| WHAT THE TASK REQUIRES |
Please return all lines of the data below containing the string "marketing".

Stored data entries
=== Begin Enclosure ===
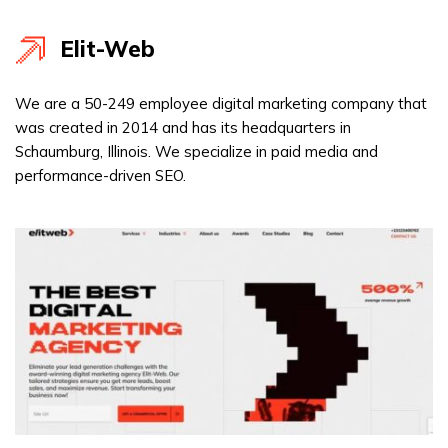
Elit-Web
We are a 50-249 employee digital marketing company that
was created in 2014 and has its headquarters in
Schaumburg, Illinois. We specialize in paid media and
performance-driven SEO.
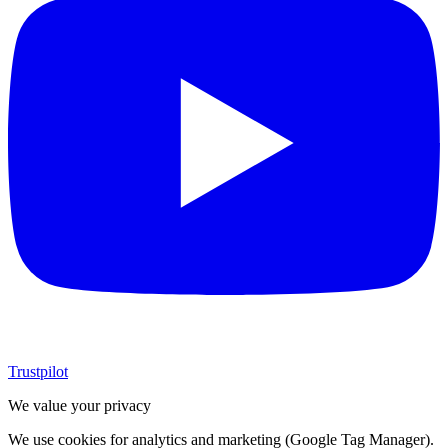
Trustpilot
We value your privacy
We use cookies for analytics and marketing (Google Tag Manager).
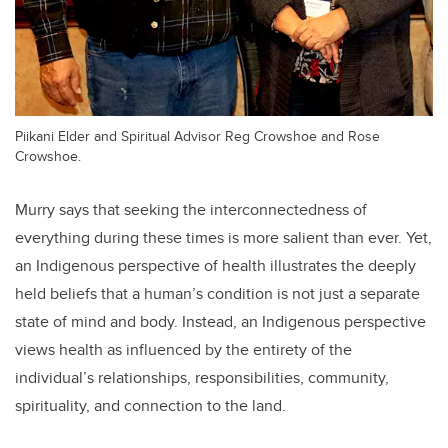
Piikani Elder and Spiritual Advisor Reg Crowshoe and Rose
Crowshoe.
Murry says that seeking the interconnectedness of
everything during these times is more salient than ever. Yet,
an Indigenous perspective of health illustrates the deeply
held beliefs that a human’s condition is not just a separate
state of mind and body. Instead, an Indigenous perspective
views health as influenced by the entirety of the
individual’s relationships, responsibilities, community,
spirituality, and connection to the land.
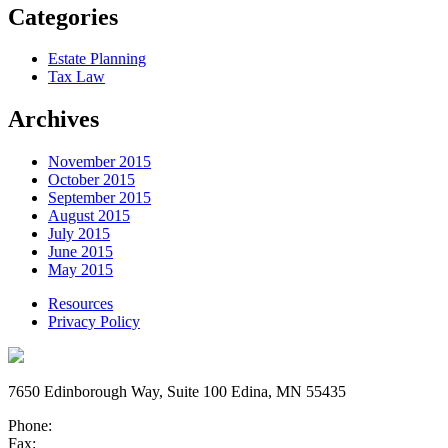
Categories
Estate Planning
Tax Law
Archives
November 2015
October 2015
September 2015
August 2015
July 2015
June 2015
May 2015
Resources
Privacy Policy
7650 Edinborough Way, Suite 100 Edina, MN 55435
Phone:
Fax:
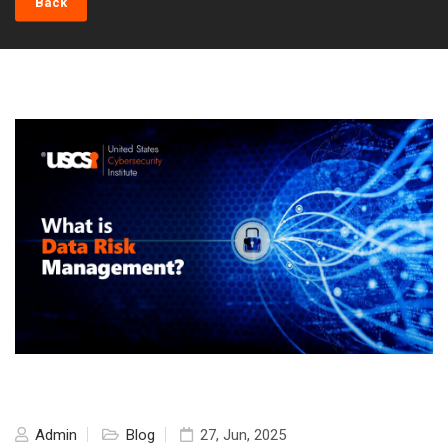
Back
Admin
Blog
27, Jun, 2025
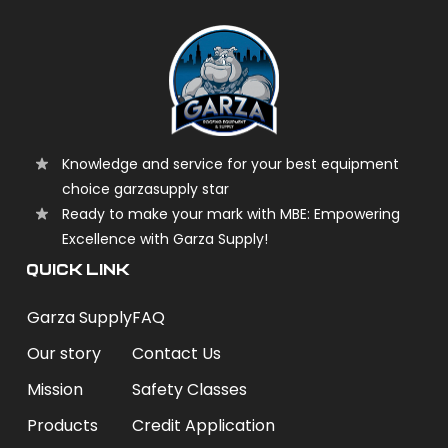
Knowledge and service for your best equipment
choice garzasupply star
Ready to make your mark with MBE: Empowering
Excellence with Garza Supply!
QUICK LINK
Garza Supply
FAQ
Our story
Contact Us
Mission
Safety Classes
Products
Credit Application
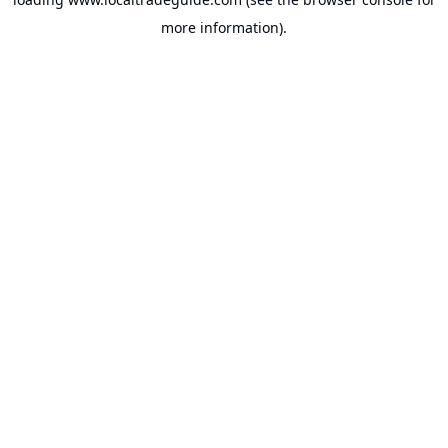
more information).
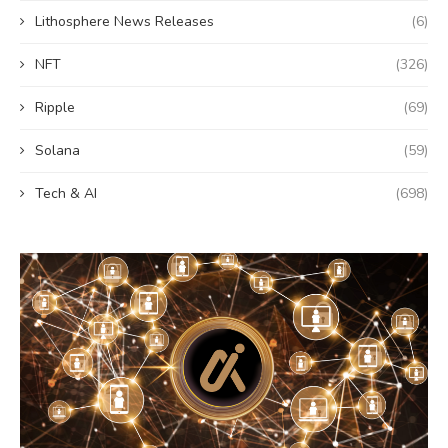
Lithosphere News Releases
(6)
NFT
(326)
Ripple
(69)
Solana
(59)
Tech & AI
(698)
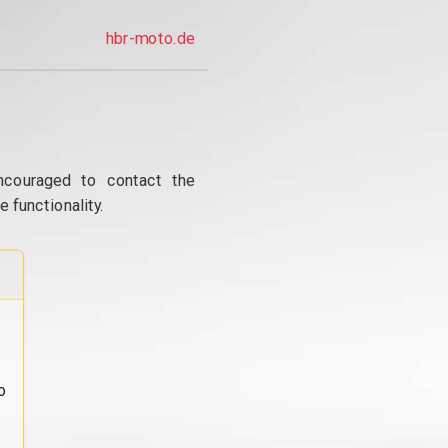
hbr-moto.de
ncouraged to contact the
 functionality.
o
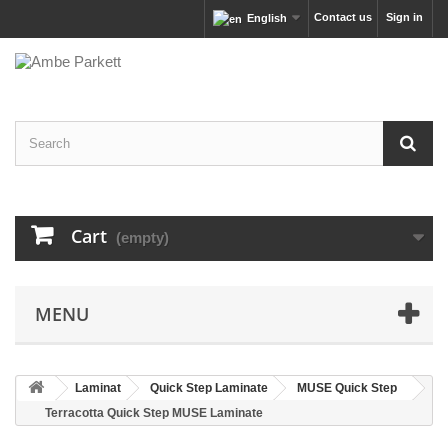
Contact us
Sign in
English
Cart
(empty)
MENU
Laminat
Quick Step Laminate
MUSE Quick Step
Terracotta Quick Step MUSE Laminate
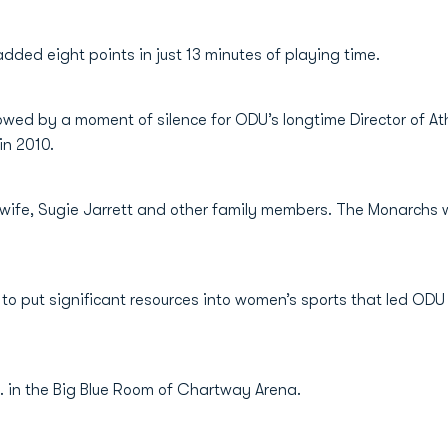
ded eight points in just 13 minutes of playing time.
llowed by a moment of silence for ODU’s longtime Director of 
in 2010.
 wife, Sugie Jarrett and other family members. The Monarchs 
n to put significant resources into women’s sports that led OD
a.m. in the Big Blue Room of Chartway Arena.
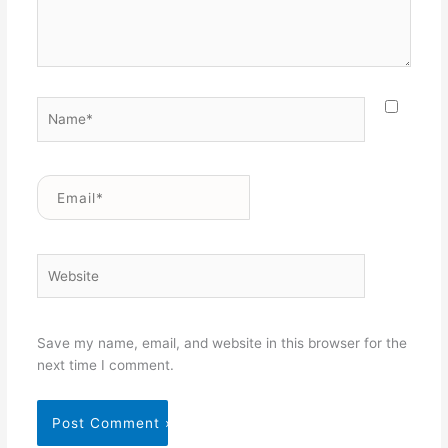
Name*
Email*
Website
Save my name, email, and website in this browser for the
next time I comment.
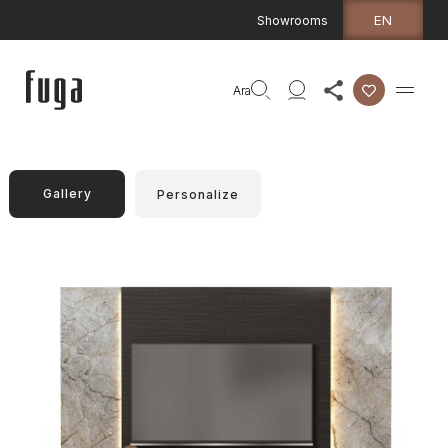
EN
Showrooms
Ara
Gallery
Personalize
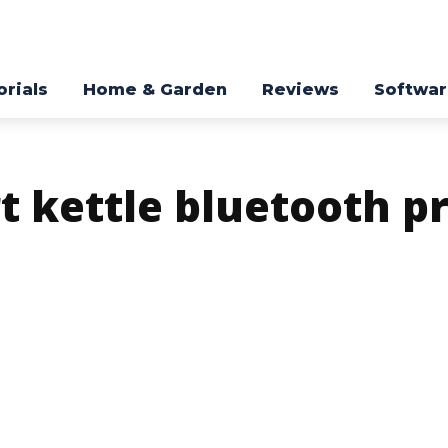
orials
Home & Garden
Reviews
Softwa
t kettle bluetooth p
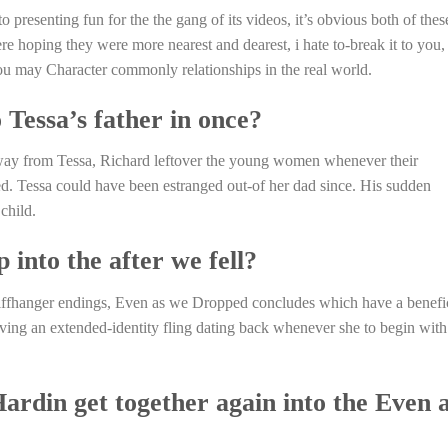
 presenting fun for the the gang of its videos, it’s obvious both of thes
e hoping they were more nearest and dearest, i hate to-break it to you,
you may Character commonly relationships in the real world.
Tessa’s father in once?
way from Tessa, Richard leftover the young women whenever their
ed. Tessa could have been estranged out-of her dad since. His sudden
child.
 into the after we fell?
iffhanger endings, Even as we Dropped concludes which have a benefi
ving an extended-identity fling dating back whenever she to begin with
rdin get together again into the Even 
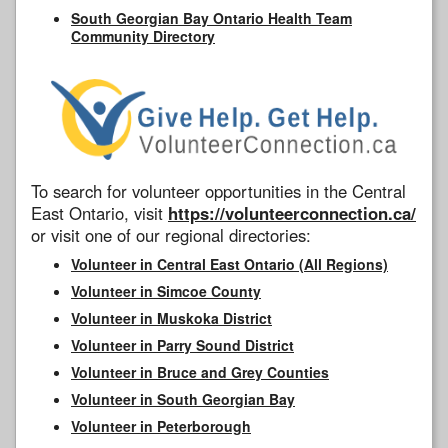
South Georgian Bay Ontario Health Team
Community Directory
To search for volunteer opportunities in the Central
East Ontario, visit
https://volunteerconnection.ca/
or visit one of our regional directories:
Volunteer in Central East Ontario (All Regions)
Volunteer in Simcoe County
Volunteer in Muskoka District
Volunteer in Parry Sound District
Volunteer in Bruce and Grey Counties
Volunteer in South Georgian Bay
Volunteer in Peterborough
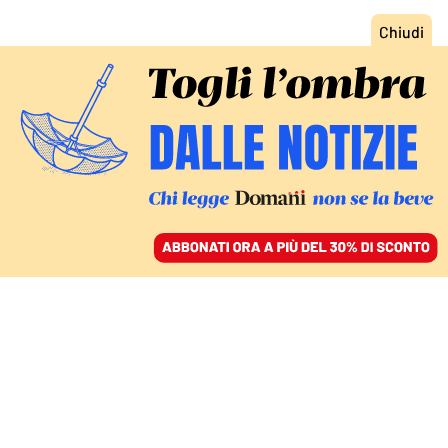
ACCEDI
SFOGLIA IL GIORNALE
/
ABBONATI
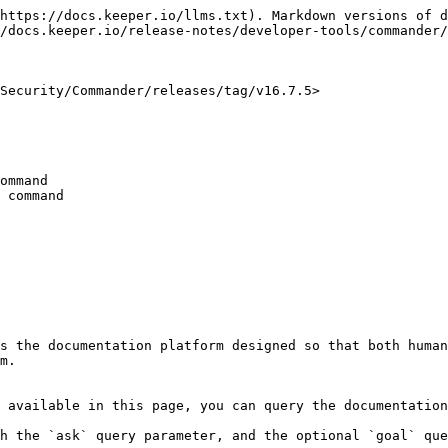
https://docs.keeper.io/llms.txt). Markdown versions of d
/docs.keeper.io/release-notes/developer-tools/commander/
Security/Commander/releases/tag/v16.7.5>

ommand

 command

s the documentation platform designed so that both human
m.

 available in this page, you can query the documentation
h the `ask` query parameter, and the optional `goal` que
=== End Enclosure ===
| OUTPUT |
We are a 50-249 employee digital marketing company that
We use cookies for analytics and marketing (Google Tag Manager).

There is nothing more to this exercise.